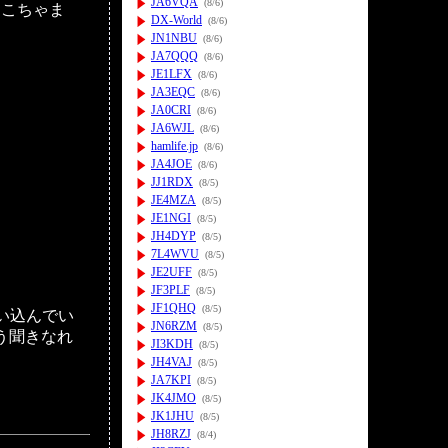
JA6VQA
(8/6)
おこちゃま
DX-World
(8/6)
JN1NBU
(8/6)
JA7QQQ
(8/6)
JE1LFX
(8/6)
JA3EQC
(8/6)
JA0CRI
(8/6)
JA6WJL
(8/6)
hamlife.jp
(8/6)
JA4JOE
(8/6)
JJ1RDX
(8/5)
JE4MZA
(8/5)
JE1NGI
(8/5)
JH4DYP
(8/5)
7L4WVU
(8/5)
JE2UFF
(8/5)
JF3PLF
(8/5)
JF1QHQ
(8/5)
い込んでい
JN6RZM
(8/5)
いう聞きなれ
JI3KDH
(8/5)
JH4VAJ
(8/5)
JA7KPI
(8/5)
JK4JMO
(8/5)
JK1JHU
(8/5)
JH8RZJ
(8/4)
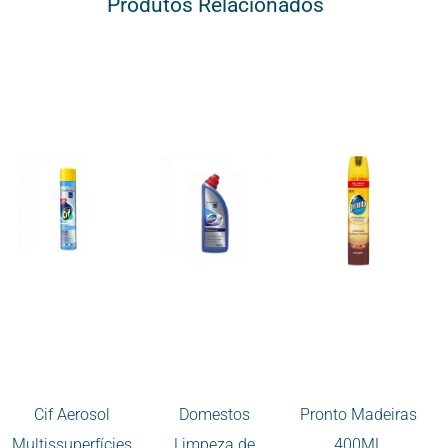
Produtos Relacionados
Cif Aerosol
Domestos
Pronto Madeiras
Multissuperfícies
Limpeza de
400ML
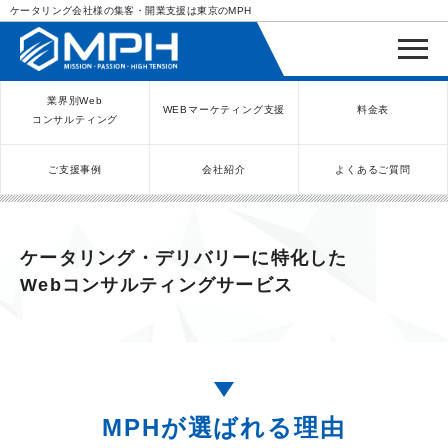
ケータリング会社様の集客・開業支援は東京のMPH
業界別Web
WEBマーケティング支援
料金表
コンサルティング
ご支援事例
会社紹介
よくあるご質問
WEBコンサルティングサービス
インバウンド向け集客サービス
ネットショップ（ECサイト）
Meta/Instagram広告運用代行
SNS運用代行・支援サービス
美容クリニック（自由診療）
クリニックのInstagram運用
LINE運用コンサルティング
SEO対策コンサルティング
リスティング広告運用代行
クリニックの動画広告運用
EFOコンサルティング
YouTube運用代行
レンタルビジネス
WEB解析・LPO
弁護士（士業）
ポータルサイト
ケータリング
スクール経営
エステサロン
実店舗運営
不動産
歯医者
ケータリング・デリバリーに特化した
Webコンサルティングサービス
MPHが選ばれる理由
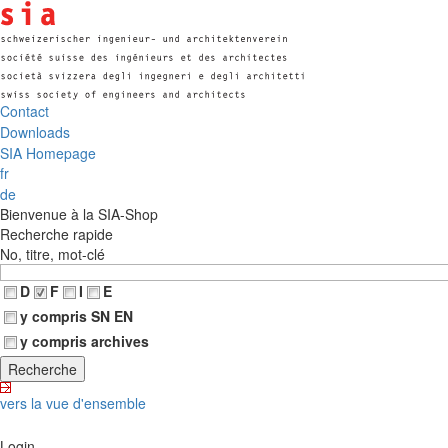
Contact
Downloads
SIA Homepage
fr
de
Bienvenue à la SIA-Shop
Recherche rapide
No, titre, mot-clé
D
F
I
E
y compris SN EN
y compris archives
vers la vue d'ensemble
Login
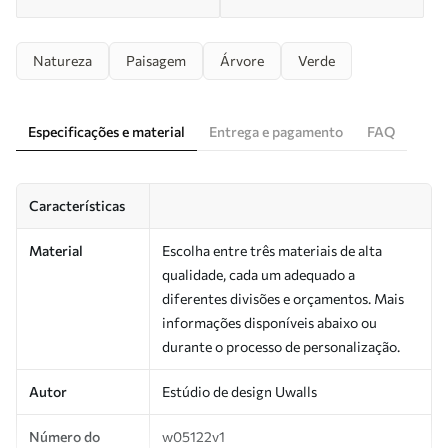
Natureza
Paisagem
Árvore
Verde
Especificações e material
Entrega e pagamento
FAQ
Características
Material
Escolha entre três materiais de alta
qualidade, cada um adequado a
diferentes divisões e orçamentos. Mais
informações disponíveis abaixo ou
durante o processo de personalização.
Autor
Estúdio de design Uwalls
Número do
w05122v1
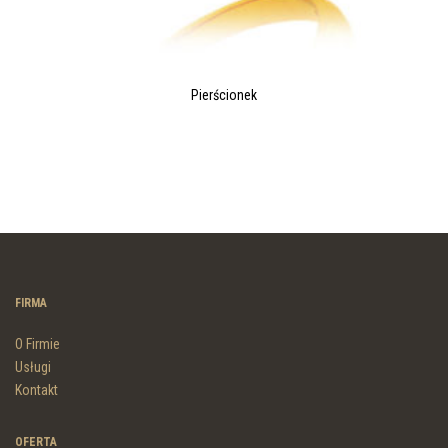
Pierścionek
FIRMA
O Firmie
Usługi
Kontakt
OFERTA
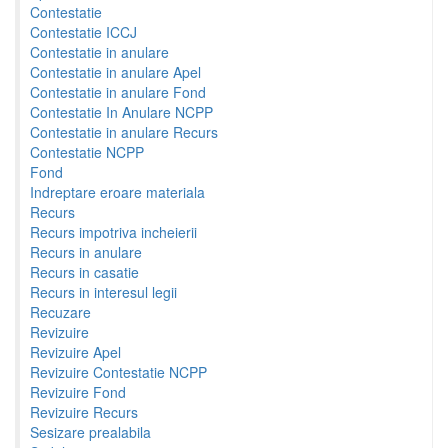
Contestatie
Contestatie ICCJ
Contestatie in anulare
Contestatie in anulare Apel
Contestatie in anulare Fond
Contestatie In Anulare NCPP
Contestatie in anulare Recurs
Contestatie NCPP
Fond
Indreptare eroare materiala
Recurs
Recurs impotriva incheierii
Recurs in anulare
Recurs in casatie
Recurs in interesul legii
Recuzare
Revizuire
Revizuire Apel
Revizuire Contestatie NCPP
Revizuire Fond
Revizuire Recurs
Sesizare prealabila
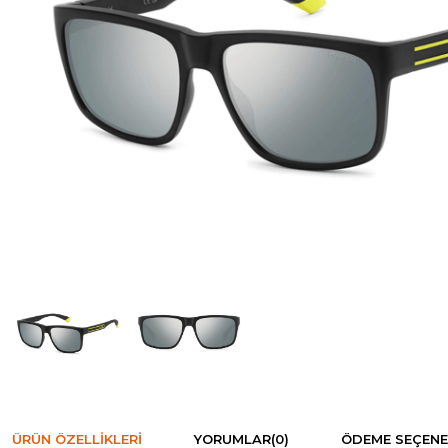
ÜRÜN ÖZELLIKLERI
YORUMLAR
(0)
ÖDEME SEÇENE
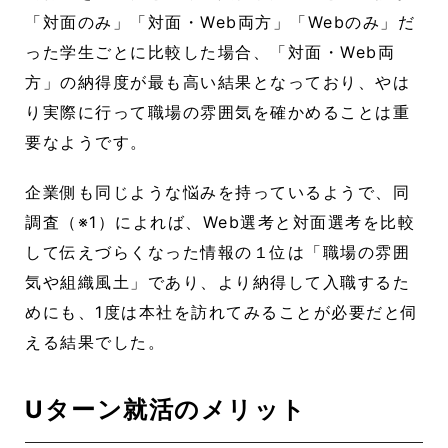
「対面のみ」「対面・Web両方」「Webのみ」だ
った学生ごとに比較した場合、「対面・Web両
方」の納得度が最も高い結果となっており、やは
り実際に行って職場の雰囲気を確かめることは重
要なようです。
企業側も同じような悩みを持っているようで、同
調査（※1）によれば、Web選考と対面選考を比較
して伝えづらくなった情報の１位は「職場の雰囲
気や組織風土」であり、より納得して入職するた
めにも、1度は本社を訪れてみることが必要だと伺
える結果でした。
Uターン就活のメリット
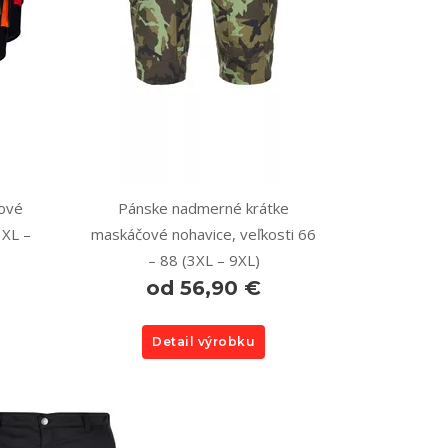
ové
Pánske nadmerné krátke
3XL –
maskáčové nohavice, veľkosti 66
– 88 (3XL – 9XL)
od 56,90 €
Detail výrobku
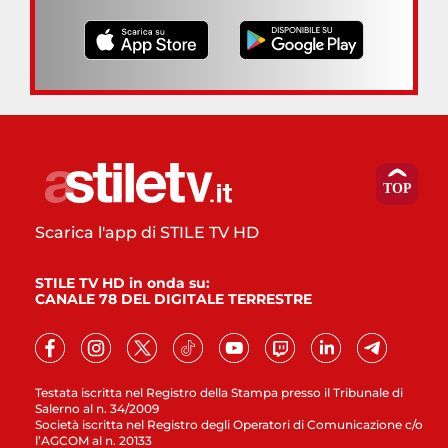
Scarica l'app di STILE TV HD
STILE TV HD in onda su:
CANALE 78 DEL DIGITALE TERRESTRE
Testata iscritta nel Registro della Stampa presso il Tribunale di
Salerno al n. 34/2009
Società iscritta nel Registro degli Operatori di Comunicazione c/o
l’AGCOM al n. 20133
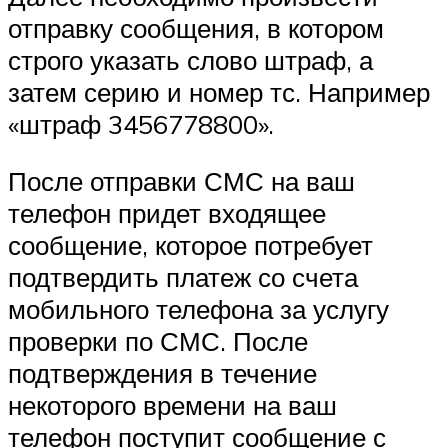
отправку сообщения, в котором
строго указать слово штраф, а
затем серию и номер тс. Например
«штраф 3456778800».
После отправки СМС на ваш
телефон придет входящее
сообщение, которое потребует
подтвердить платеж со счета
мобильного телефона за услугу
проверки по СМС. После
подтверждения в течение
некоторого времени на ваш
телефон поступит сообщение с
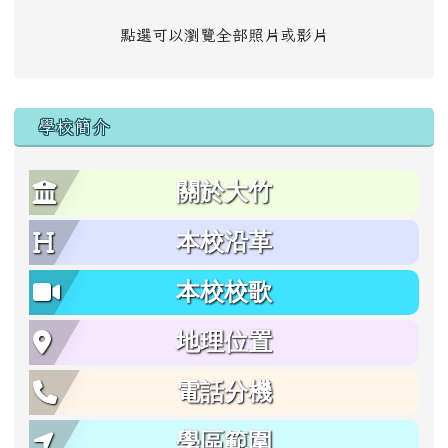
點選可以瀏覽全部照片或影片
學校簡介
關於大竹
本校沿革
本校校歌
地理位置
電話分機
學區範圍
· · · ·
Task description:
Give the entries above again word for word, without any pictures.

Solution:
JA6VQA
(8/6)
おこちゃま
DX-World
(8/6)
JN1NBU
(8/6)
JA7QQQ
(8/6)
JE1LFX
(8/6)
JA3EQC
(8/6)
JA0CRI
(8/6)
JA6WJL
(8/6)
hamlife.jp
(8/6)
JA4JOE
(8/6)
JJ1RDX
(8/5)
JE4MZA
(8/5)
JE1NGI
(8/5)
JH4DYP
(8/5)
7L4WVU
(8/5)
JE2UFF
(8/5)
JF3PLF
(8/5)
JF1QHQ
(8/5)
い込んでい
JN6RZM
(8/5)
いう聞きなれ
JI3KDH
(8/5)
JH4VAJ
(8/5)
JA7KPI
(8/5)
JK4JMO
(8/5)
JK1JHU
(8/5)
JH8RZJ
(8/4)
Produtos Relacionados
Cif Aerosol
Domestos
Pronto Madeiras
Multissuperfícies
Limpeza de
400ML
ケータリング会社様の集客・開業支援は東京のMPH
業界別Web
WEBマーケティング支援
料金表
コンサルティング
ご支援事例
会社紹介
よくあるご質問
WEBコンサルティングサービス
インバウンド向け集客サービス
ネットショップ（ECサイト）
Meta/Instagram広告運用代行
SNS運用代行・支援サービス
美容クリニック（自由診療）
クリニックのInstagram運用
LINE運用コンサルティング
SEO対策コンサルティング
リスティング広告運用代行
クリニックの動画広告運用
EFOコンサルティング
YouTube運用代行
レンタルビジネス
WEB解析・LPO
弁護士（士業）
ポータルサイト
ケータリング
スクール経営
エステサロン
実店舗運営
不動産
歯医者
ケータリング・デリバリーに特化した
Webコンサルティングサービス
MPHが選ばれる理由
Contact
Downloads
SIA Homepage
fr
de
Bienvenue à la SIA-Shop
Recherche rapide
No, titre, mot-clé
D
F
I
E
y compris SN EN
y compris archives
vers la vue d'ensemble
Login
Natureza
Paisagem
Árvore
Verde
Especificações e material
Entrega e pagamento
FAQ
Características
Material
Escolha entre três materiais de alta
qualidade, cada um adequado a
diferentes divisões e orçamentos. Mais
informações disponíveis abaixo ou
durante o processo de personalização.
Autor
Estúdio de design Uwalls
Número do
w05122v1
Pierścionek
FIRMA
O Firmie
Usługi
Kontakt
OFERTA
Contestatie
Contestatie ICCJ
Contestatie in anulare
Contestatie in anulare Apel
Contestatie in anulare Fond
Contestatie In Anulare NCPP
Contestatie in anulare Recurs
Contestatie NCPP
Fond
Indreptare eroare materiala
Recurs
Recurs impotriva incheierii
Recurs in anulare
Recurs in casatie
Recurs in interesul legii
Recuzare
Revizuire
Revizuire Apel
Revizuire Contestatie NCPP
Revizuire Fond
Revizuire Recurs
Sesizare prealabila
ÜRÜN ÖZELLIKLERI
YORUMLAR
(0)
ÖDEME SEÇENE
「対面のみ」「対面・Web両方」「Webのみ」だ
った学生ごとに比較した場合、「対面・Web両
方」の納得度が最も高い結果となっており、やは
り実際に行って職場の雰囲気を確かめることは重
要なようです。
企業側も同じような悩みを持っているようで、同
調査（※1）によれば、Web選考と対面選考を比較
して伝えづらくなった情報の１位は「職場の雰囲
気や組織風土」であり、より納得して入職するた
めにも、1度は本社を訪れてみることが必要だと伺
える結果でした。
Uターン就活のメリット
ové
Pánske nadmerné krátke
3XL –
maskáčové nohavice, veľkosti 66
– 88 (3XL – 9XL)
od 56,90 €
Detail výrobku
Scarica l'app di STILE TV HD
STILE TV HD in onda su:
CANALE 78 DEL DIGITALE TERRESTRE
Testata iscritta nel Registro della Stampa presso il Tribunale di
Salerno al n. 34/2009
Società iscritta nel Registro degli Operatori di Comunicazione c/o
l’AGCOM al n. 20133
отправку сообщения, в котором
строго указать слово штраф, а
затем серию и номер тс. Например
«штраф 3456778800».
После отправки СМС на ваш
телефон придет входящее
сообщение, которое потребует
подтвердить платеж со счета
мобильного телефона за услугу
проверки по СМС. После
подтверждения в течение
некоторого времени на ваш
телефон поступит сообщение с
點選可以瀏覽全部照片或影片
學校簡介
關於大竹
本校沿革
本校校歌
地理位置
電話分機
學區範圍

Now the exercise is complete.